Abstract:
FtsZ, a tubulin homolog, marks the site of division and forms ring-like structure, the Z-ring, in bacteria. The Z-ring gets tethered to the membrane via FtsA, an actin homolog. Unlike the dynamic instability seen in tubulin, FtsZ undergoes treadmilling to guide the peptidoglycan synthesis machinery for the formation of the septum. However, the role of FtsZ filament dynamics in absence of peptidoglycan synthesis is unclear. Study of FtsZ filaments from cell wall-less bacteria could provide insights into these mechanistic aspects. A conformational switch in FtsZ from low-affinity R state to high-affinity T state favours cooperativity and filament elongation from one end and depolymerization from the other. The difference in the rate of assembly and disassembly between two ends of the filaments decides kinetic polarity. However, the structural basis of the kinetic polarity of FtsZ polymerization is not fully understood. Since FtsZ is an essential protein in bacterial cell division, it can be the target for anti-microbial drugs. But the mechanism of the drug, PC190723, binding to FtsZ is not known.
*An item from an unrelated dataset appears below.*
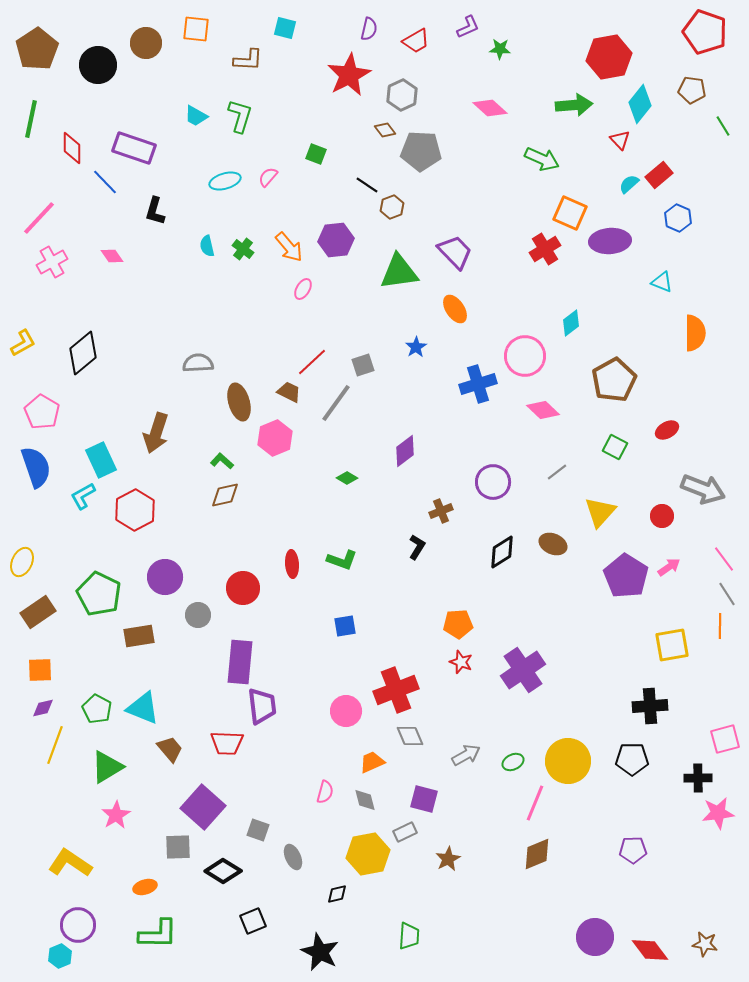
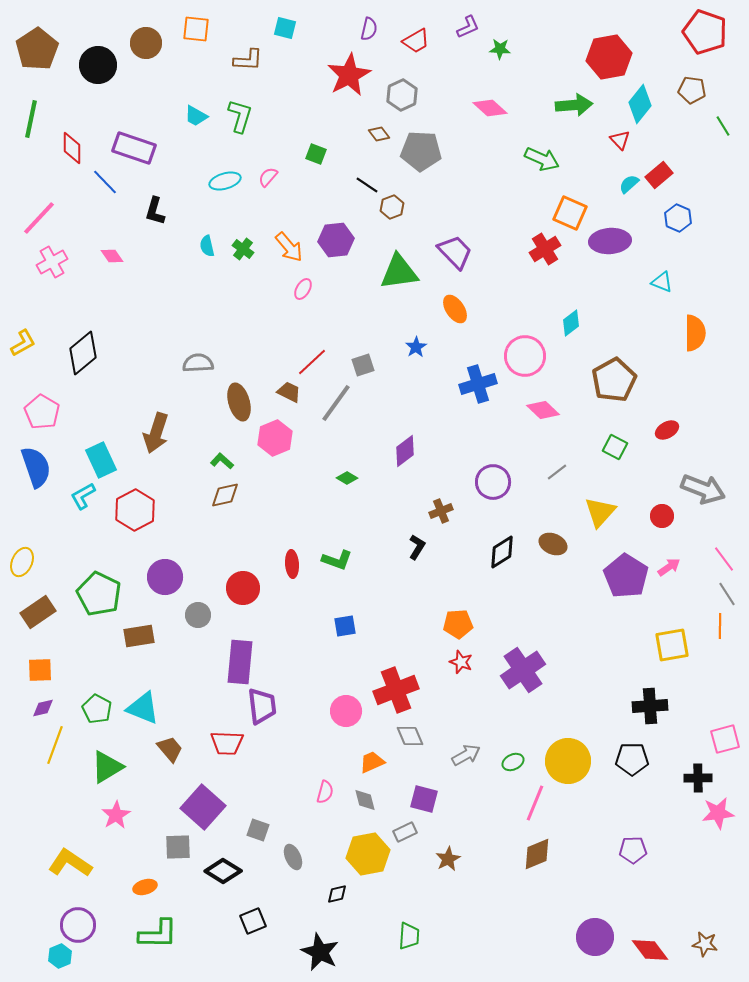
brown diamond at (385, 130): moved 6 px left, 4 px down
green L-shape at (342, 560): moved 5 px left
In my PhD research, I have performed comparative biochemical characterization of FtsZ from a cell wall-less bacteria, Spiroplasma melliferum (SmFtsZ) and FtsZ from Escherichia coli, a cell-walled bacterium (EcFtsZ). We observed that features like GTP binding, hydrolysis and filament formation are conserved for FtsZ from the organism devoid of cell wall but SmFtsZ has lower GTPase activity and higher critical concentration of polymerization than that of EcFtsZ under similar in vitro conditions. We then determined the crystal structures of SmFtsZ, with GDP and GTP respectively, which captured the NTD in both R and T states and the CTD in an R state conformation, revealing an intermediate conformational state of FtsZ during R to T state transition. This led to the identification of a residue which could help in the cleft opening between N- terminal domain (NTD) and C-terminal domain (CTD) during the R (closed) to T (opened) state transition. Our hypothesis was supported by structural, biochemical and in vivo experiments of the cleft mutant. Further, structure and sequence analyses of the interdomain cleft of FtsZs helped us obtain insights into the mechanism of binding of its inhibitor PC190723. We propose that the presence of occluding salt bridge interactions in the inter-domain cleft of FtsZ is responsible for the resistance of PC190723 binding to certain FtsZs. We finally propose a model for how the kinetic polarity of FtsZ filaments is opposite to that of microtubules, a polymer of its homolog tubulin and the model for the mechanism of the drug, PC190723, binding to FtsZ.